II. Les caractéristiques du romantisme

 

1. Le refus des règles

La Révolution avait trop profondément bouleversé la société française pour qu’il fût possible de conserver les règles strictes du classicisme. « Le romantisme, c’est le libéralisme en littérature » clame Victor Hugo dans la préface d’Hernani en 1830. Rejetant les trois unités du théâtre classique et s’inspirant du drame bourgeois de Diderot, il crée le drame romantique et revendique, dans sa Préface de Cromwell (1827), le mélange des genres comique et tragique.

2. La solitude du moi

Contre la pudeur classique, visant l’universel et se méfiant du singulier, le romantisme est au contraire une quête des spécificités.
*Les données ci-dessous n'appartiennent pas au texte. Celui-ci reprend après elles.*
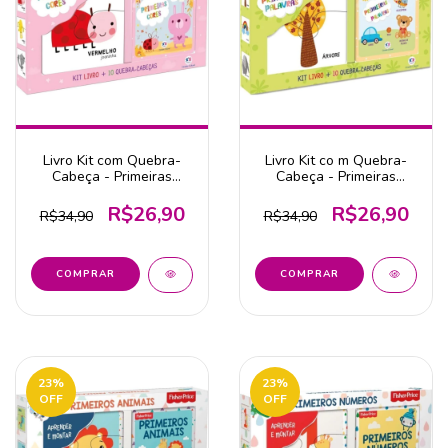
Livro Kit com Quebra-
Livro Kit co m Quebra-
Cabeça - Primeiras
Cabeça - Primeiras
Cores - Ciranda Cultural
Palavras - Ciranda
Cultural
R$26,90
R$26,90
R$34,90
R$34,90
23
%
23
%
OFF
OFF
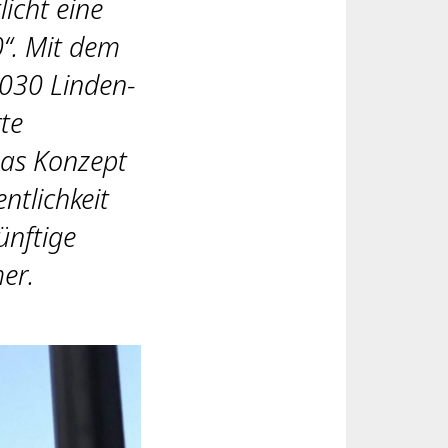
icht eine
0“. Mit dem
2030 Linden-
te
Das Konzept
ntlichkeit
ünftige
er.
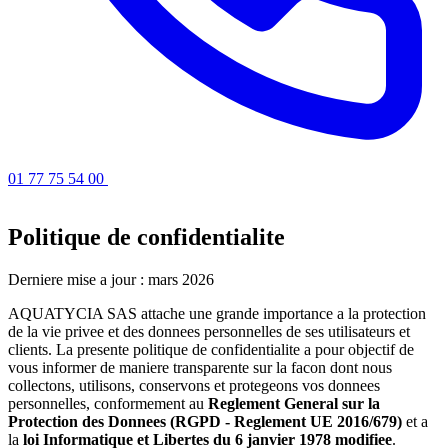
01 77 75 54 00
Obtenir un devis
Politique de confidentialite
Derniere mise a jour : mars 2026
AQUATYCIA SAS attache une grande importance a la protection
de la vie privee et des donnees personnelles de ses utilisateurs et
clients. La presente politique de confidentialite a pour objectif de
vous informer de maniere transparente sur la facon dont nous
collectons, utilisons, conservons et protegeons vos donnees
personnelles, conformement au
Reglement General sur la
Protection des Donnees (RGPD - Reglement UE 2016/679)
et a
la
loi Informatique et Libertes du 6 janvier 1978 modifiee
.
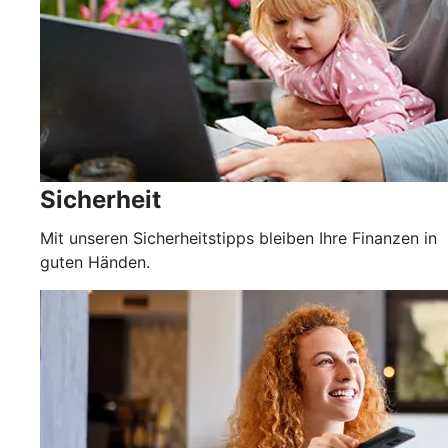
Sicherheit
Mit unseren Sicherheitstipps bleiben Ihre Finanzen in
guten Händen.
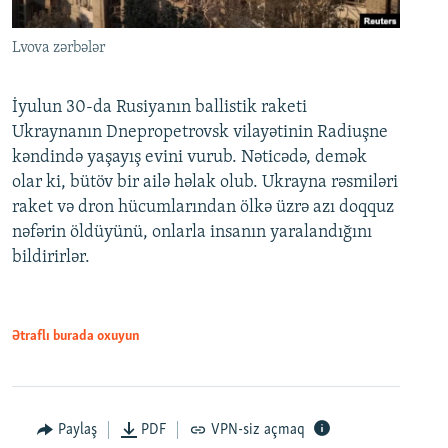
Lvova zərbələr
İyulun 30-da Rusiyanın ballistik raketi
Ukraynanın Dnepropetrovsk vilayətinin Radiuşne
kəndində yaşayış evini vurub. Nəticədə, demək
olar ki, bütöv bir ailə həlak olub. Ukrayna rəsmiləri
raket və dron hücumlarından ölkə üzrə azı doqquz
nəfərin öldüyünü, onlarla insanın yaralandığını
bildirirlər.
Ətraflı burada oxuyun
Paylaş
PDF
VPN-siz açmaq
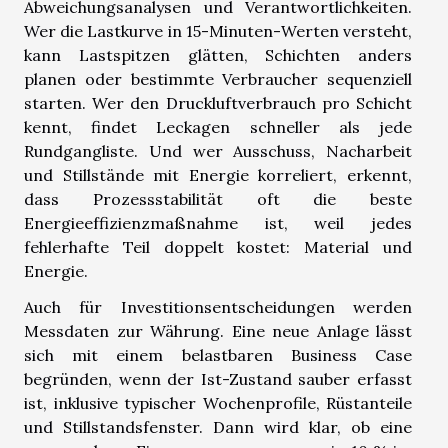
Abweichungsanalysen und Verantwortlichkeiten.
Wer die Lastkurve in 15-Minuten-Werten versteht,
kann Lastspitzen glätten, Schichten anders
planen oder bestimmte Verbraucher sequenziell
starten. Wer den Druckluftverbrauch pro Schicht
kennt, findet Leckagen schneller als jede
Rundgangliste. Und wer Ausschuss, Nacharbeit
und Stillstände mit Energie korreliert, erkennt,
dass Prozessstabilität oft die beste
Energieeffizienzmaßnahme ist, weil jedes
fehlerhafte Teil doppelt kostet: Material und
Energie.
Auch für Investitionsentscheidungen werden
Messdaten zur Währung. Eine neue Anlage lässt
sich mit einem belastbaren Business Case
begründen, wenn der Ist-Zustand sauber erfasst
ist, inklusive typischer Wochenprofile, Rüstanteile
und Stillstandsfenster. Dann wird klar, ob eine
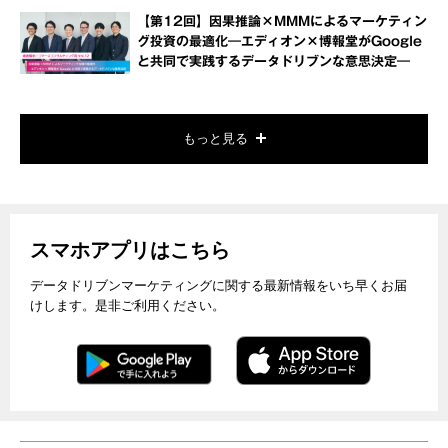
【第12回】因果推論×MMMによるマーケティン
グ投資の最適化―エディオン×博報堂がGoogle
と共同で実践するデータドリブンな意思決定―
もっと見る
スマホアプリはこちら
データドリブンマーケティングに関する最新情報をいち早くお届
けします。是非ご利用ください。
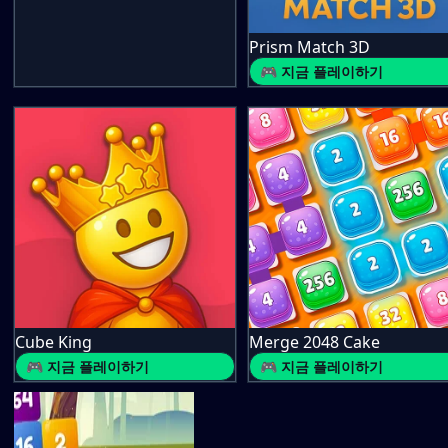
Prism Match 3D
🎮 지금 플레이하기
Cube King
Merge 2048 Cake
🎮 지금 플레이하기
🎮 지금 플레이하기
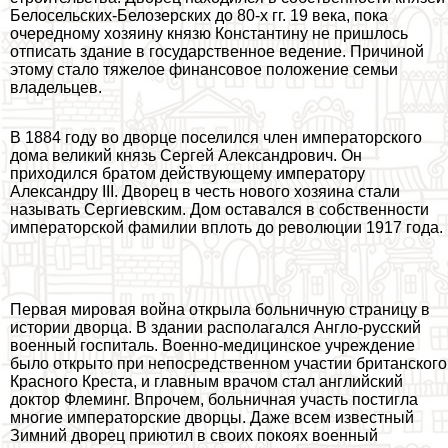
Белосельских-Белозерских до 80-х гг. 19 века, пока
очередному хозяину князю Константину не пришлось
отписать здание в государственное ведение. Причиной
этому стало тяжелое финансовое положение семьи
владельцев.
В 1884 году во дворце поселился члeн императорского
дома великий князь Сергeй Александрович. Он
приходился братом действующему императору
Александру III. Дворец в честь нового хозяина стали
называть Сергиевским. Дом оставался в собственности
императорской фамилии вплоть до революции 1917 года.
Первая мировая война открыла больничную страницу в
истории дворца. В здании располагался Англо-русский
военный госпиталь. Военно-медицинское учреждение
было открыто при непосредственном участии британского
Красного Креста, и главным врачом стал английский
доктор Флеминг. Впрочем, больничная участь постигла
многие императорские дворцы. Даже всем известный
Зимний дворец приютил в своих покоях военный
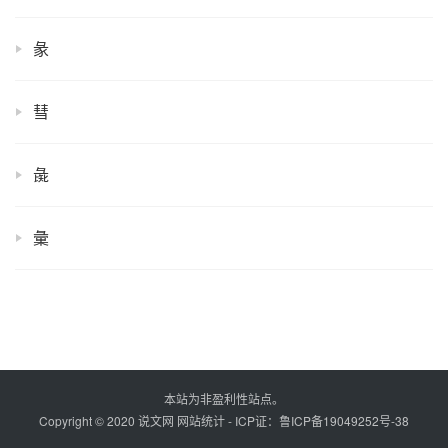
彖
彗
彘
彙
本站为非盈利性站点。
Copyright © 2020 说文网
网站统计
- ICP证：
鲁ICP备19049252号-38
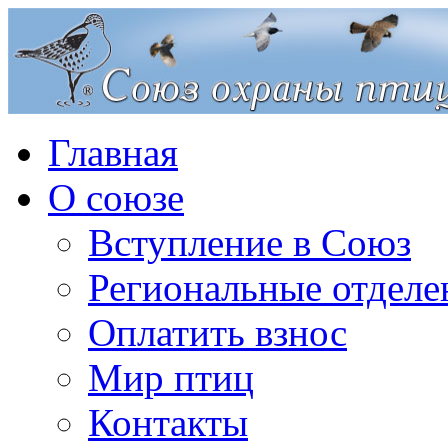
Главная
О союзе
Вступление в Союз
Региональные отделе
Оплатить взнос
Мир птиц
Контакты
Le lyrisme devient le registre par excellence du romantisme. Les Méditations poétiques de Lamartine (1820) ouvrent la voie aux Nuits de Musset (1835-1837) et aux Contemplations de Victor Hugo (1856). Le héros romantique est souvent un génie incompris, comme le Chatterton de Vigny (1835), ou un exilé maudit comme l’Hernani de Victor Hugo (1830).

3. La nostalgie du passé

Comme en Allemagne ou en Angleterre, le Moyen Âge est redécouvert et glorifié par les romantiques. Victor Hugo en tire Notre-Dame de Paris en 1831. Mais la Renaissance inspire également Musset, qui situe son Lorenzaccio (1834) dans la Florence des Médicis. Quant à Alexandre Dumas (1802-1870), ses 257 romans historiques évoluent aussi bien dans le XVIe siècle de La Reine Margot que dans la Franco de Richelieu avec Les Trois Mousquetaires.
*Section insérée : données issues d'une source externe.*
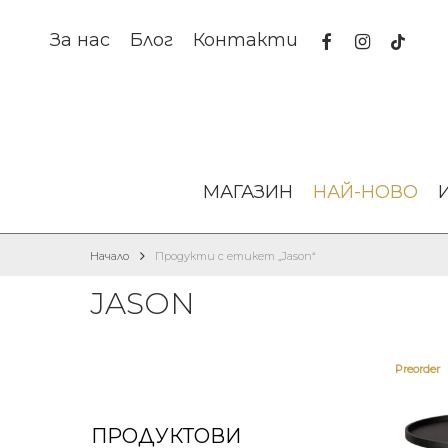
Skip
to
facebook
instagram
tiktok
За нас
Блог
Контакти
main
content
МАГАЗИН
НАЙ-НОВО
Начало
Продукти с етикет „Jason“
JASON
Preorder
ПРОДУКТОВИ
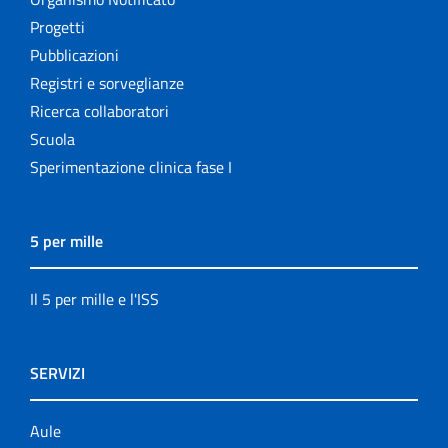
Progetti
Pubblicazioni
Registri e sorveglianze
Ricerca collaboratori
Scuola
Sperimentazione clinica fase I
5 per mille
Il 5 per mille e l'ISS
SERVIZI
Aule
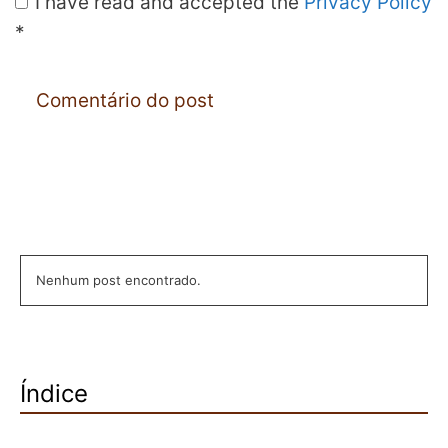
I have read and accepted the
Privacy Policy
*
Nenhum post encontrado.
Índice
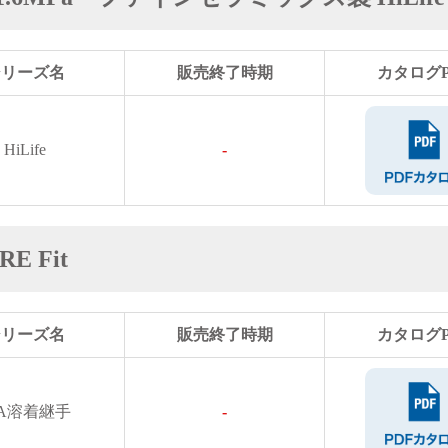
シリーズ名
販売終了時期
カタログP
HiLife
-
E Fit
シリーズ名
販売終了時期
カタログP
FA溶着継手
-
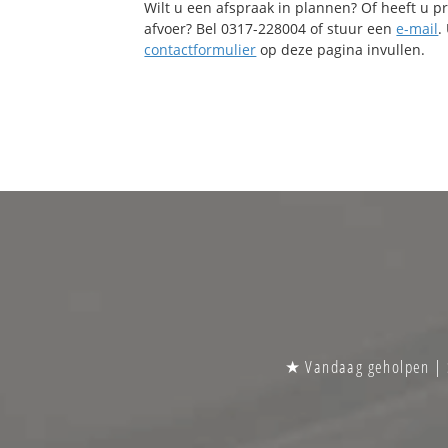
Wilt u een afspraak in plannen? Of heeft u 
afvoer? Bel 0317-228004 of stuur een
e-mail
.
contactformulier
op deze pagina invullen.
★ Vandaag geholpen | S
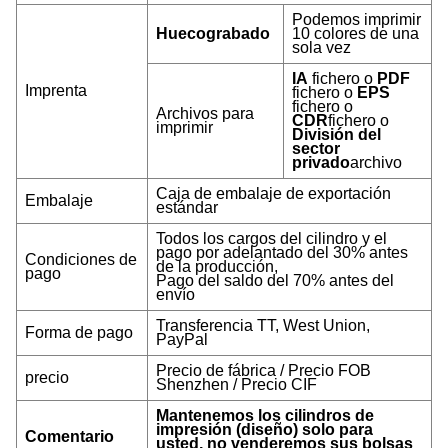
Podemos imprimir
Huecograbado
10 colores de una
sola vez
IA
fichero o
PDF
Imprenta
fichero o
EPS
fichero o
Archivos para
CDR
fichero o
imprimir
División del
sector
privado
archivo
Caja de embalaje de exportación
Embalaje
estándar
Todos los cargos del cilindro y el
pago por adelantado del 30% antes
Condiciones de
de la producción,
pago
Pago del saldo del 70% antes del
envío
Transferencia TT, West Union,
Forma de pago
PayPal
Precio de fábrica / Precio FOB
precio
Shenzhen / Precio CIF
Mantenemos los cilindros de
impresión (diseño) solo para
Comentario
usted, no venderemos sus bolsas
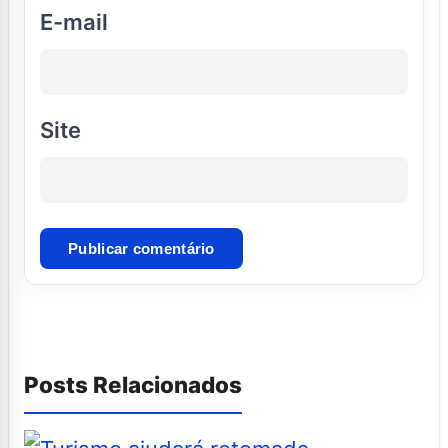
E-mail
Site
Posts Relacionados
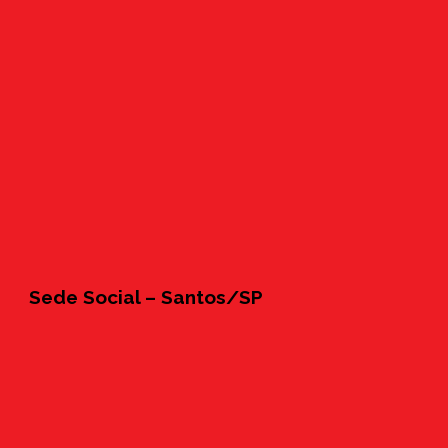
Sede Social – Santos/SP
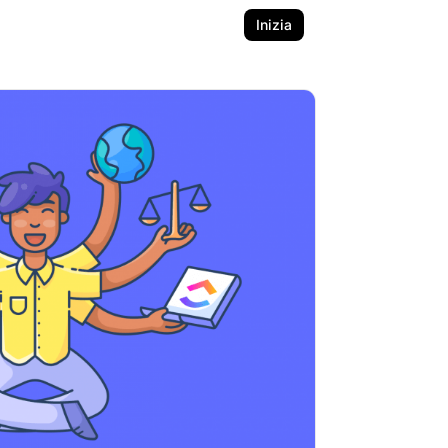
Inizia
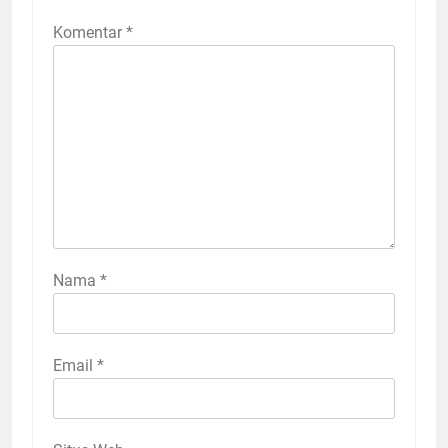
Komentar
*
Nama
*
Email
*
4. L’exotisme et la couleur locale

Avide d’une nature sauvage et grandiose où la présence d’un Créateur se ferait peut-être davantage sentir, le romantisme exalte les paysages exotiques, comme ceux d’Amérique que Chateaubriand décrit dans Atala (1801). Victor Hugo publie des Orientales en 1829 et Gérard de Nerval conte ses souvenirs de Voyage en Orient (1851). Hugo cherche encore la couleur locale espagnole dans Hernani(1830) ou Ruy Blas (1838), tout comme Prosper Mérimée avec Carmen (1845).
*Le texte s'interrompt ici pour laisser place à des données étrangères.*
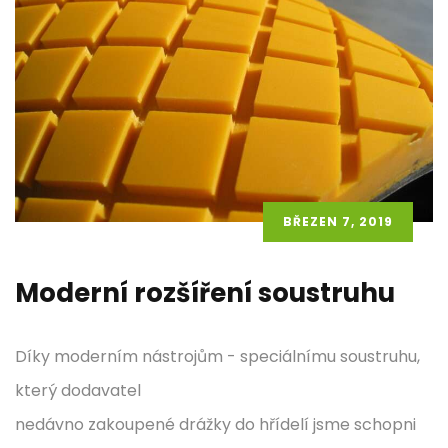
BŘEZEN 7, 2019
Moderní rozšíření soustruhu
Díky moderním nástrojům - speciálnímu soustruhu,
který dodavatel
nedávno zakoupené drážky do hřídelí jsme schopni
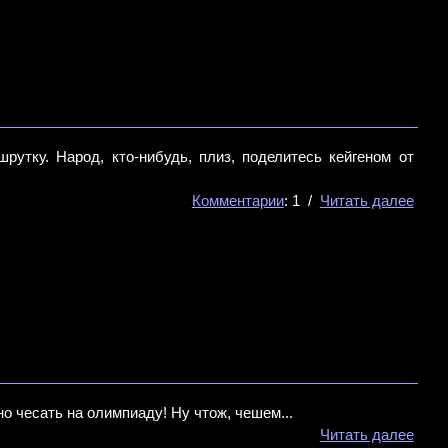
рутку. Народ, кто-нибудь, плиз, поделитесь кейгеном от
Комментарии
: 1 /
Читать далее
о чесать на олимпиаду! Ну чтож, чешем...
Читать далее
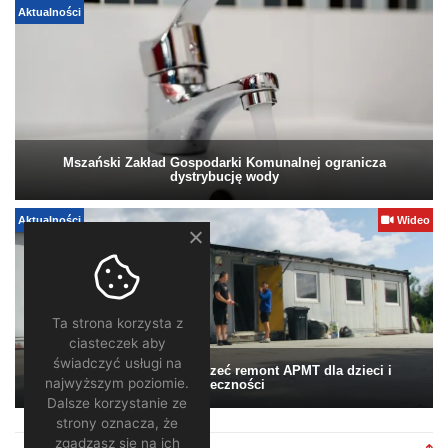
Aktualności
Mszański Zakład Gospodarki Komunalnej ogranicza
dystrybucję wody
Aktualności
Wideo
Ta strona korzysta z
ciasteczek aby
świadczyć usługi na
Pomagamy. Warto wesprzeć remont APMT dla dzieci i
najwyższym poziomie.
społeczności
Dalsze korzystanie ze
strony oznacza, że
zgadzasz się na ich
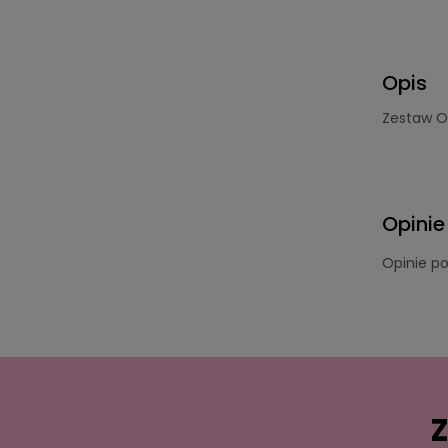
Opis
Zestaw 
Opinie
Opinie p
Z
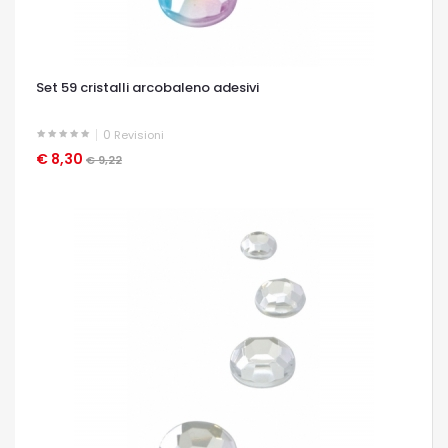
Set 59 cristalli arcobaleno adesivi
0
Revisioni
€ 8,30
OCCHIATA VELOCE
€ 9,22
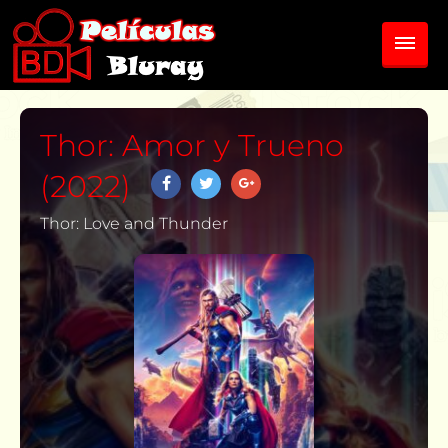
Thor: Amor y Trueno
(2022)
Thor: Love and Thunder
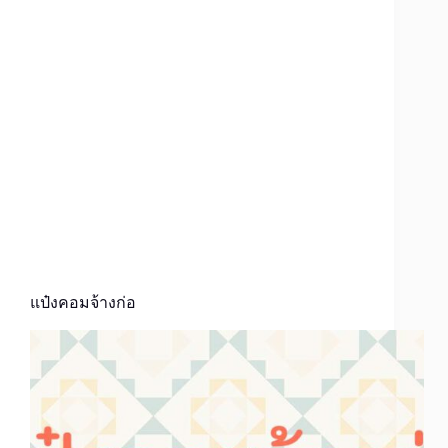
แป๋งคอมจ้างก่อ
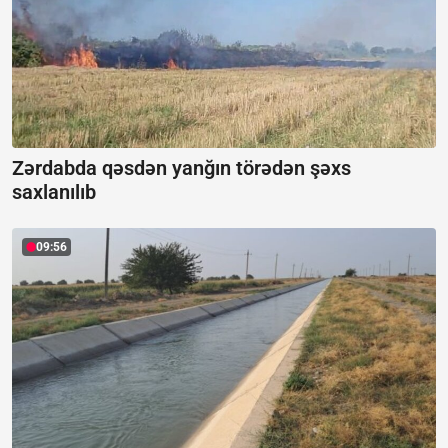
Zərdabda qəsdən yanğın törədən şəxs
saxlanılıb
09:56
5. Le mystère et le fantastique

Fuyant les clartés du rationalisme, le romantisme retrouve le goût du rêve et de l’imaginaire. Avec La Vénus d’llle (1837), Mérimée lance le genre de la nouvelle fantastique, suivi par Nerval avec Sylvie (1854) et Aurélia (1855).

6. Le goût de la mort

La mort même est un voyage vers l’inconnu plus qu’une fin redoutée. Le héros du René de Chateaubriand (1802) exprime sans retenue son impatience de mourir. C’est aussi là l’aspect le plus romantique peut-être de Baudelaire qui retrouve, dans certains poèmes des Fleurs du mal (1857), comme « La charogne » ou « Le mort joyeux », des accents baroques.

7. Le renouveau du roman

Rien d’étonnant à ce que le roman, lié par son étymologie au romantisme, devienne rapidement l’un des genres les plus prisés du XIXe siècle. Stendhal (1783-1842) et Balzac mêlent déjà aux sentiments romantiques de leurs héros un souci de vérité dans leurs descriptions de la société, préparant ainsi l’éclosion du roman réaliste. Victor Hugo parviendra même à faire durer le roman romantique en pleine période réaliste avec Les Misérables (1862) ou L’Homme qui rit (1869).